## EXERCISE
All of the records should be given again exactly as they appear.

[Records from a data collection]
----

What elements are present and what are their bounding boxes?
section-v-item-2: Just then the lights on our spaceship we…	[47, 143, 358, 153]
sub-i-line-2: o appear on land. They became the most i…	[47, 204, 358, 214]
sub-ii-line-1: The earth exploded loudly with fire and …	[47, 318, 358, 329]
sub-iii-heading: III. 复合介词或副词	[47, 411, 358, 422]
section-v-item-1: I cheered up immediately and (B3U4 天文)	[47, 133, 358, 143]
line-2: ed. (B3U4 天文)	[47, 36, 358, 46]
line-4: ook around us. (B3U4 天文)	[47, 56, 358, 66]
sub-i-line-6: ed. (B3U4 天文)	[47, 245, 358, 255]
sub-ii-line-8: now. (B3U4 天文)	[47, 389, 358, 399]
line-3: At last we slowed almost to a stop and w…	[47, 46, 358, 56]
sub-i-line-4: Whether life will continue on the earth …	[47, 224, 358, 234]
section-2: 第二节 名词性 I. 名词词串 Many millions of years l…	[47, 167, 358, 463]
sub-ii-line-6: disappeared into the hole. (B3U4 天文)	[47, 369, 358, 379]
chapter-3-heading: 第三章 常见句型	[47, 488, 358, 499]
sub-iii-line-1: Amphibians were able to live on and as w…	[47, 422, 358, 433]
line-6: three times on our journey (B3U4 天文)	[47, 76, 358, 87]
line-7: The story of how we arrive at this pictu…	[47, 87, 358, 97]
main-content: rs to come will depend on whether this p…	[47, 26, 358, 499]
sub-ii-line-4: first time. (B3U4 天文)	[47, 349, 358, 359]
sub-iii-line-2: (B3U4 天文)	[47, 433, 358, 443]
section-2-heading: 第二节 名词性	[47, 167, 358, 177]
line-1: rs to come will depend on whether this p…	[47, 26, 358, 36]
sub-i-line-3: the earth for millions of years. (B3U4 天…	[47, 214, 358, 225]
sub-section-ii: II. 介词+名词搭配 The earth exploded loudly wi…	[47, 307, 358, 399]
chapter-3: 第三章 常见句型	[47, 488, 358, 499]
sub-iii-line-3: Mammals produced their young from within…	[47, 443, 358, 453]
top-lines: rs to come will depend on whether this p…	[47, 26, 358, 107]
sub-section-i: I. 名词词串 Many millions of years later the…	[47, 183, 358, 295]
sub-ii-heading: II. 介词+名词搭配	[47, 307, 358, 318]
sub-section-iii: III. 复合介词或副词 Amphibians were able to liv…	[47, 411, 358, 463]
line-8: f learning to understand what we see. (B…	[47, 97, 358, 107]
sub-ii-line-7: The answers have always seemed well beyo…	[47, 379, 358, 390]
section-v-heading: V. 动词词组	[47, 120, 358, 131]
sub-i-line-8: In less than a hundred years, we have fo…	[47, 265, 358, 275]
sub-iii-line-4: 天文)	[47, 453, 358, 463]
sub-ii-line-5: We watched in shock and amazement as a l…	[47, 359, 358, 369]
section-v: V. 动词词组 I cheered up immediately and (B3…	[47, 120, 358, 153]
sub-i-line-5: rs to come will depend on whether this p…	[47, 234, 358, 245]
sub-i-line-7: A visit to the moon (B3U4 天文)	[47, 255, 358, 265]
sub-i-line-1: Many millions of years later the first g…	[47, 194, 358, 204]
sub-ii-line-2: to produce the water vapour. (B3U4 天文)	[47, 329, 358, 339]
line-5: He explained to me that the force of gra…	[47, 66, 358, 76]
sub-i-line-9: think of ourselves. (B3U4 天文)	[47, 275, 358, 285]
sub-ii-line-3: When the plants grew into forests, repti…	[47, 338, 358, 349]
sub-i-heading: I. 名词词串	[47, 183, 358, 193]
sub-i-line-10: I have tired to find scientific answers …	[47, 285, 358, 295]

----

## REPLY
What elements are present and what are their bounding boxes?
section-v-item-2: Just then the lights on our spaceship we…	[47, 143, 358, 153]
sub-i-line-2: o appear on land. They became the most i…	[47, 204, 358, 214]
sub-ii-line-1: The earth exploded loudly with fire and …	[47, 318, 358, 329]
sub-iii-heading: III. 复合介词或副词	[47, 411, 358, 422]
section-v-item-1: I cheered up immediately and (B3U4 天文)	[47, 133, 358, 143]
line-2: ed. (B3U4 天文)	[47, 36, 358, 46]
line-4: ook around us. (B3U4 天文)	[47, 56, 358, 66]
sub-i-line-6: ed. (B3U4 天文)	[47, 245, 358, 255]
sub-ii-line-8: now. (B3U4 天文)	[47, 389, 358, 399]
line-3: At last we slowed almost to a stop and w…	[47, 46, 358, 56]
sub-i-line-4: Whether life will continue on the earth …	[47, 224, 358, 234]
section-2: 第二节 名词性 I. 名词词串 Many millions of years l…	[47, 167, 358, 463]
sub-ii-line-6: disappeared into the hole. (B3U4 天文)	[47, 369, 358, 379]
chapter-3-heading: 第三章 常见句型	[47, 488, 358, 499]
sub-iii-line-1: Amphibians were able to live on and as w…	[47, 422, 358, 433]
line-6: three times on our journey (B3U4 天文)	[47, 76, 358, 87]
line-7: The story of how we arrive at this pictu…	[47, 87, 358, 97]
main-content: rs to come will depend on whether this p…	[47, 26, 358, 499]
sub-ii-line-4: first time. (B3U4 天文)	[47, 349, 358, 359]
sub-iii-line-2: (B3U4 天文)	[47, 433, 358, 443]
section-2-heading: 第二节 名词性	[47, 167, 358, 177]
line-1: rs to come will depend on whether this p…	[47, 26, 358, 36]
sub-i-line-3: the earth for millions of years. (B3U4 天…	[47, 214, 358, 225]
sub-section-ii: II. 介词+名词搭配 The earth exploded loudly wi…	[47, 307, 358, 399]
chapter-3: 第三章 常见句型	[47, 488, 358, 499]
sub-iii-line-3: Mammals produced their young from within…	[47, 443, 358, 453]
top-lines: rs to come will depend on whether this p…	[47, 26, 358, 107]
sub-section-i: I. 名词词串 Many millions of years later the…	[47, 183, 358, 295]
sub-ii-heading: II. 介词+名词搭配	[47, 307, 358, 318]
sub-section-iii: III. 复合介词或副词 Amphibians were able to liv…	[47, 411, 358, 463]
line-8: f learning to understand what we see. (B…	[47, 97, 358, 107]
sub-ii-line-7: The answers have always seemed well beyo…	[47, 379, 358, 390]
section-v-heading: V. 动词词组	[47, 120, 358, 131]
sub-i-line-8: In less than a hundred years, we have fo…	[47, 265, 358, 275]
sub-iii-line-4: 天文)	[47, 453, 358, 463]
sub-ii-line-5: We watched in shock and amazement as a l…	[47, 359, 358, 369]
section-v: V. 动词词组 I cheered up immediately and (B3…	[47, 120, 358, 153]
sub-i-line-5: rs to come will depend on whether this p…	[47, 234, 358, 245]
sub-i-line-7: A visit to the moon (B3U4 天文)	[47, 255, 358, 265]
sub-i-line-1: Many millions of years later the first g…	[47, 194, 358, 204]
sub-ii-line-2: to produce the water vapour. (B3U4 天文)	[47, 329, 358, 339]
line-5: He explained to me that the force of gra…	[47, 66, 358, 76]
sub-i-line-9: think of ourselves. (B3U4 天文)	[47, 275, 358, 285]
sub-ii-line-3: When the plants grew into forests, repti…	[47, 338, 358, 349]
sub-i-heading: I. 名词词串	[47, 183, 358, 193]
sub-i-line-10: I have tired to find scientific answers …	[47, 285, 358, 295]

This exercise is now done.